As Guyanese health authorities continue to grapple with curbing the spread of the novel coronavirus here and securing its porous borders, the Guyana/Brazil Frontier Committee on Friday discussed ways to further strengthen security at the closed border to prevent cross-border movement between the two countries, among other issues.

Permanent Secretary of the Ministry of Foreign Affairs, Ambassador Charlene Phoenix (right) leads the Guyanese delegation and Senior Foreign Service Officer Vernon Robinson

Officials from the two States focused on the impact of the pandemic on regional economic activity, Indigenous communities along the border, illegal crossings, security, joint patrols, support for vulnerable groups and trafficking in persons, among others. Moreover, they discussed measures to coordinate efforts to support the health and safety of the region.
Permanent Secretary of the Ministry of Foreign Affairs, Ambassador Charlene Phoenix, as leader of Guyana’s delegation to the virtual summit, in her remarks, noted that “Given what we have been seeing with regard to the COVID-19 cases on both sides, we should have a discussion to ensure that we are coordinating our responses to the pandemic as closely as possible.”
In that light, the two States committed to combining efforts for information sharing, especially in local dialects as well as in English, Portuguese and Spanish, to all communities along the border. They also expressed the intent to explore additional measures to keep the communities safe throughout the course of the pandemic.

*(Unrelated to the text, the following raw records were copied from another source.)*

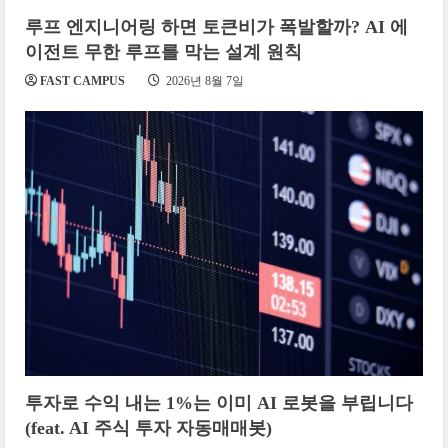
루프 엔지니어링 하면 토큰비가 폭발할까? AI 에
이전트 무한 루프를 막는 설계 원칙
FAST CAMPUS
2026년 8월 7일
투자로 수익 내는 1%는 이미 AI 로봇을 부립니다
(feat. AI 주식 투자 자동매매봇)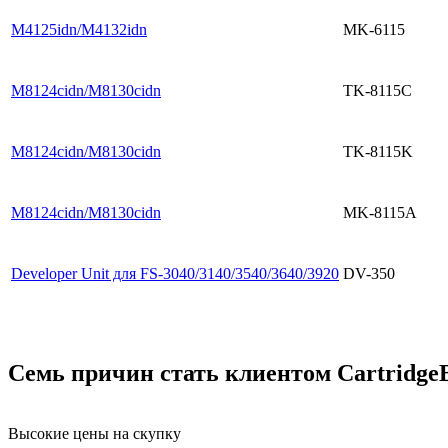
M4125idn/M4132idn
MK-6115
M8124cidn/M8130cidn
TK-8115C
M8124cidn/M8130cidn
TK-8115K
M8124cidn/M8130cidn
MK-8115A
Developer Unit для FS-3040/3140/3540/3640/3920
DV-350
Семь причин стать клиентом Cartridge
Высокие цены на скупку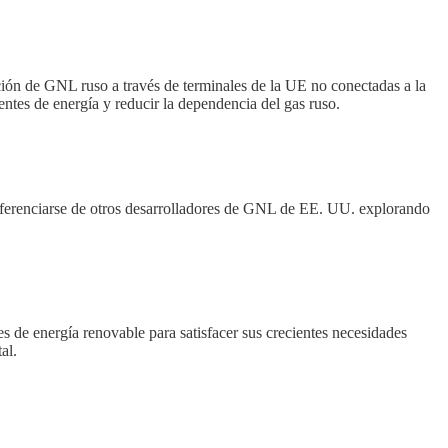
ón de GNL ruso a través de terminales de la UE no conectadas a la
ntes de energía y reducir la dependencia del gas ruso.
iferenciarse de otros desarrolladores de GNL de EE. UU. explorando
de energía renovable para satisfacer sus crecientes necesidades
al.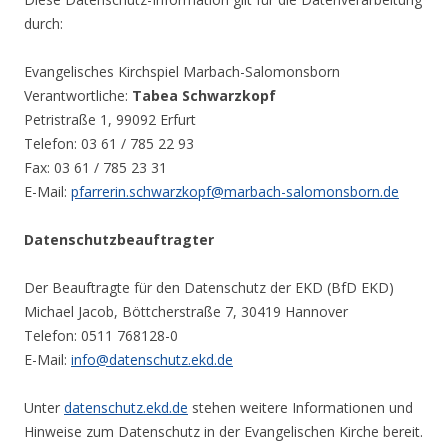
durch:
Evangelisches Kirchspiel Marbach-Salomonsborn
Verantwortliche:
Tabea Schwarzkopf
Petristraße 1, 99092 Erfurt
Telefon: 03 61 / 785 22 93
Fax: 03 61 / 785 23 31
E-Mail:
pfarrerin.schwarzkopf@marbach-salomonsborn.de
Datenschutzbeauftragter
Der Beauftragte für den Datenschutz der EKD (BfD EKD)
Michael Jacob, Böttcherstraße 7, 30419 Hannover
Telefon: 0511 768128-0
E-Mail:
info@datenschutz.ekd.de
Unter
datenschutz.ekd.de
stehen weitere Informationen und
Hinweise zum Datenschutz in der Evangelischen Kirche bereit.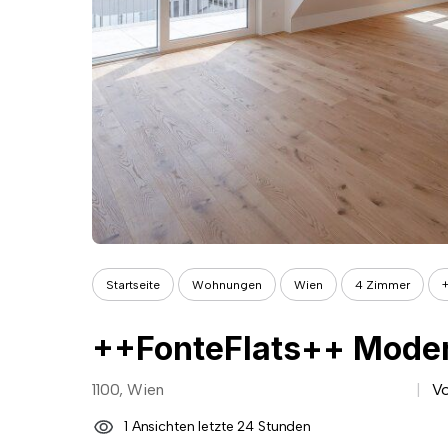
Startseite
Wohnungen
Wien
4 Zimmer
+
1100, Wien
Vo
1 Ansichten letzte 24 Stunden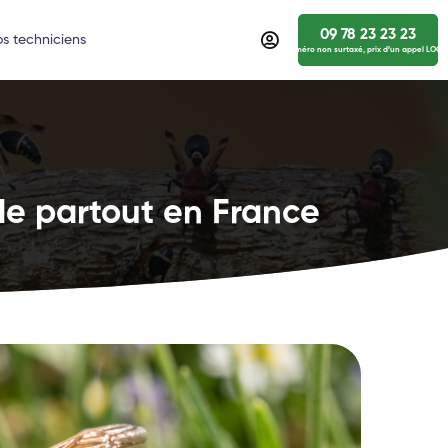
09 78 23 23 23
s techniciens
numéro non surtaxé, prix d’un appel LOCA
de partout en France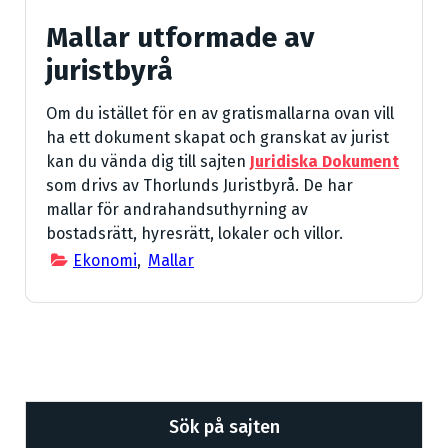
Mallar utformade av
juristbyrå
Om du istället för en av gratismallarna ovan vill
ha ett dokument skapat och granskat av jurist
kan du vända dig till sajten
Juridiska Dokument
som drivs av Thorlunds Juristbyrå. De har
mallar för andrahandsuthyrning av
bostadsrätt, hyresrätt, lokaler och villor.
Ekonomi
,
Mallar
Sök på sajten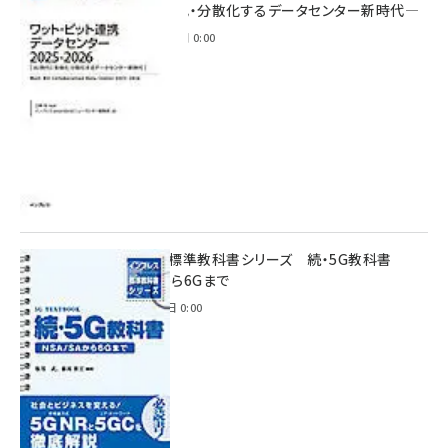
時代に多様化・分散化するデータセンター新時代―
2025年11月28日 0:00
インプレス標準教科書シリーズ 続・5G教科書
NSA/SAから6Gまで
2023年4月3日 0:00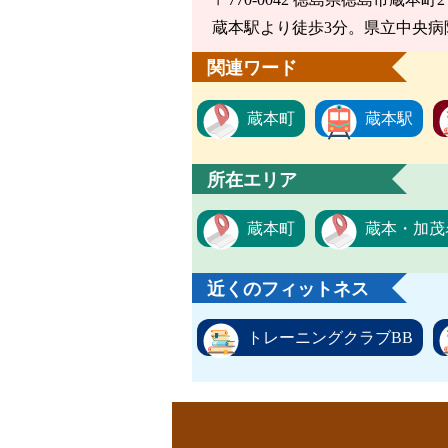
蔵本駅より徒歩3分。県立中央病
関連ワード
蔵本町
蔵本駅
所在エリア
蔵本町
蔵本・加茂
近くのフィットネス
トレーニングクラブBB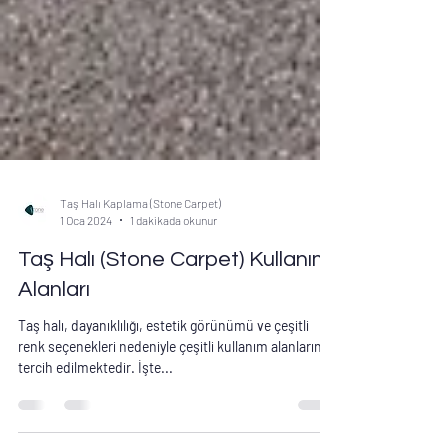
Taş Halı Kaplama (Stone Carpet)
1 Oca 2024
1 dakikada okunur
Taş Halı (Stone Carpet) Kullanım
Alanları
Taş halı, dayanıklılığı, estetik görünümü ve çeşitli
renk seçenekleri nedeniyle çeşitli kullanım alanlarında
tercih edilmektedir. İşte...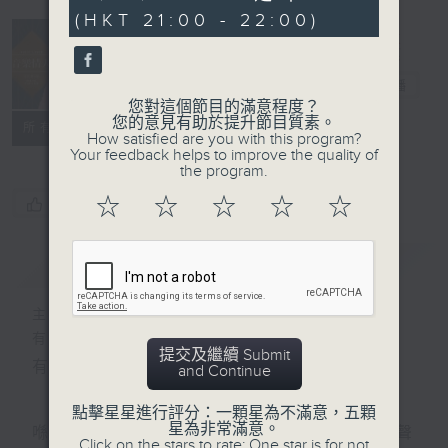
seconds
(HKT 21:00 - 22:00)
音樂情人
電台直播
您對這個節目的滿意程度？
您的意見有助於提升節目質素。
聯絡
所有集數
How satisfied are you with this program?
Your feedback helps to improve the quality of
the program.
☆
☆
☆
☆
☆
您喜歡這個節目嗎?
簡介
GIST
主持人：鄭子誠
有時候，太多嘅說話，擠壓咗聆聽嘅空間。
提交及繼續 Submit
有時候，太多嘅動作，會令你失去咗安靜嘅能力。
and Continue
點擊星星進行評分：一顆星為不滿意，五顆
星為非常滿意。
喺日間，你穿越過重重嘅人群，接收四方八面嘅聲
Click on the stars to rate: One star is for not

Furthermore, the delegations shared the challenges they faced in their respective efforts to combat the COVID-19 pandemic.

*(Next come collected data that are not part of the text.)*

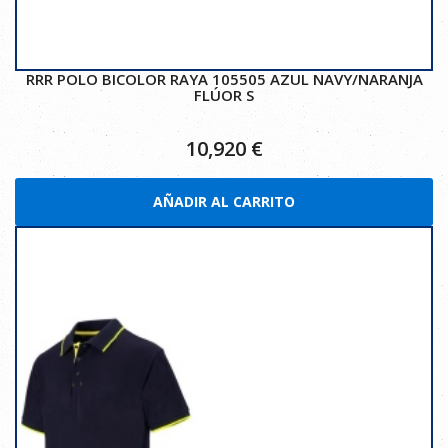
RRR POLO BICOLOR RAYA 105505 AZUL NAVY/NARANJA
FLÚOR S
10,920
€
AÑADIR AL CARRITO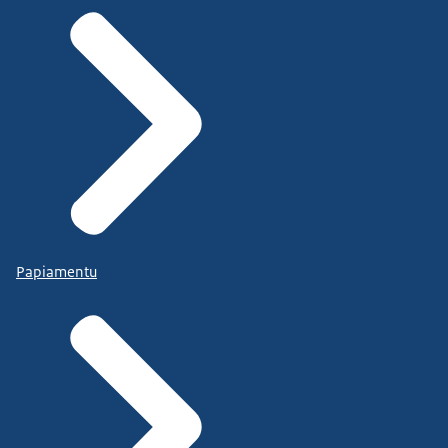
Papiamentu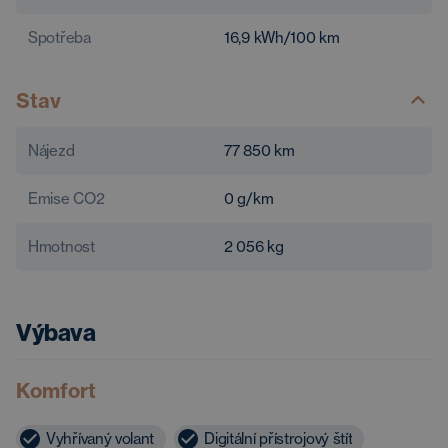
Spotřeba
16,9
kWh/100 km
Stav
Nájezd
77 850
km
Emise CO2
0
g/km
Hmotnost
2 056
kg
Výbava
Komfort
Vyhřívaný volant
Digitální přístrojový štít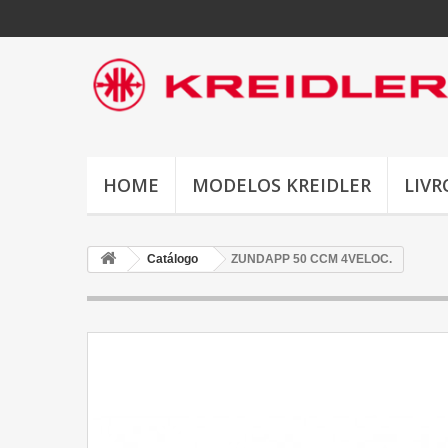
HOME
MODELOS KREIDLER
LIVR
Catálogo
ZUNDAPP 50 CCM 4VELOC.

On the part of Guyana, according to the Region Nine (Upper Takutu-Upper Essequibo) Regional Health Officer, Dr Naail Uthman, while the region continued to adhere to the measures implemented by the National COVID-19 Task Force (NCTF), a major challenge was the effective monitoring of the lengthy border shared by Guyana and Brazil as many of the border communities have illegal crossing points.
“Officially, we have facilitated on Thursdays only the movement of goods and services from Brazil on which we know Guyana depends heavily,” he said. Dr Uthman further explained that a team had been established at the port to sanitise those goods and services.

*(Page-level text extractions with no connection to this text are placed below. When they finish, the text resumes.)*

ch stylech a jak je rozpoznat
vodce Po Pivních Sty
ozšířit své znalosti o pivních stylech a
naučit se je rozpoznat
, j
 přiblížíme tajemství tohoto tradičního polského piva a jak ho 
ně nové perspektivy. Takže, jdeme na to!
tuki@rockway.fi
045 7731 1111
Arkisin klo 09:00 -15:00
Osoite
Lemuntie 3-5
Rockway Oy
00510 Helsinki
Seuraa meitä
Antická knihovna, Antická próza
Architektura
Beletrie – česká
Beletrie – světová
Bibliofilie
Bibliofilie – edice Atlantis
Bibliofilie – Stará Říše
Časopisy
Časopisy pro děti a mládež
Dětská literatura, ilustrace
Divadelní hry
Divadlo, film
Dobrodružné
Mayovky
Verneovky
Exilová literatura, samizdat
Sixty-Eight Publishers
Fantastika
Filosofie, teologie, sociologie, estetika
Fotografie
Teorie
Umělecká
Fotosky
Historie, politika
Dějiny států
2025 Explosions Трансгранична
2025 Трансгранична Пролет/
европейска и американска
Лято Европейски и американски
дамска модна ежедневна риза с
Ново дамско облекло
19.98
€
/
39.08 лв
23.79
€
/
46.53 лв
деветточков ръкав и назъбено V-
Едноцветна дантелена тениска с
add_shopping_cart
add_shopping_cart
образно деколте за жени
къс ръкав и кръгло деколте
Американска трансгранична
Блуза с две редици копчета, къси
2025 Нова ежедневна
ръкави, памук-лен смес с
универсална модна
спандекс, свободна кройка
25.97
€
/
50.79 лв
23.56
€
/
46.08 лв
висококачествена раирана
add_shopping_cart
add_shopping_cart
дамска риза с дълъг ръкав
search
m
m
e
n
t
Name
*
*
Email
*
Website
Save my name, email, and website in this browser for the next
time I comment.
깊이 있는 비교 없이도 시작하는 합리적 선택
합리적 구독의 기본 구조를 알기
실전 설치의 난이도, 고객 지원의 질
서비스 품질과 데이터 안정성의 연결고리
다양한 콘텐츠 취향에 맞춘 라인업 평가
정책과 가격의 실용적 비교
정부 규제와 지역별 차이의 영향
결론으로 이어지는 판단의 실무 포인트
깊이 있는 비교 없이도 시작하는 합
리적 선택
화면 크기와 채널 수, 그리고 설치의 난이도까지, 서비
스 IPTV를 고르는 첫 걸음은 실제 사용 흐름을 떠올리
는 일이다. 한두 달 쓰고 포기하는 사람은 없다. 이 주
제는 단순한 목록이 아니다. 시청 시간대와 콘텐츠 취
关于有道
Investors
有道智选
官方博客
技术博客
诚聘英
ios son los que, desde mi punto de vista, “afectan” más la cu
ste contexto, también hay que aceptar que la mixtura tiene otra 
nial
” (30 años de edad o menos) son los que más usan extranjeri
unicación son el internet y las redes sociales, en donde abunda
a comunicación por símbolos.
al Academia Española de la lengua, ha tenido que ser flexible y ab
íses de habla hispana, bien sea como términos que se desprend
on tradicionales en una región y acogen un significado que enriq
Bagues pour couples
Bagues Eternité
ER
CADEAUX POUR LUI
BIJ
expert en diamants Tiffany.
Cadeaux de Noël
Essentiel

The respective delegations were led by Ambassador Phoenix and Ambassador of the Federative Republic of Brazil to the Co-operative Republic of Guyana, Her Excellency Maria Duclos Carisio.

Guyana’s delegation also comprised Ambassador to Brazil, His Excellency George Talbot, Consul General to Boa Vista, Shirley Melville, and a number of representatives from the Ministries of Public Health, Communities, and Social Protection and the Department of Citizenship.
The previous meeting of the Guyana/Brazil Frontier Committee was held in Bonfim, State of Roraima, Brazil, on October 30 and 31, 2018.
Guyana was scheduled to host the eighth meeting. However, due to challenges caused by the COVID-19 pandemic in both countries, the Government of Guyana recommended the organisation of this extraordinary meeting.
The Guyana/Brazil Frontier Committee was established on September 14, 2009, to address joint action between the border communities.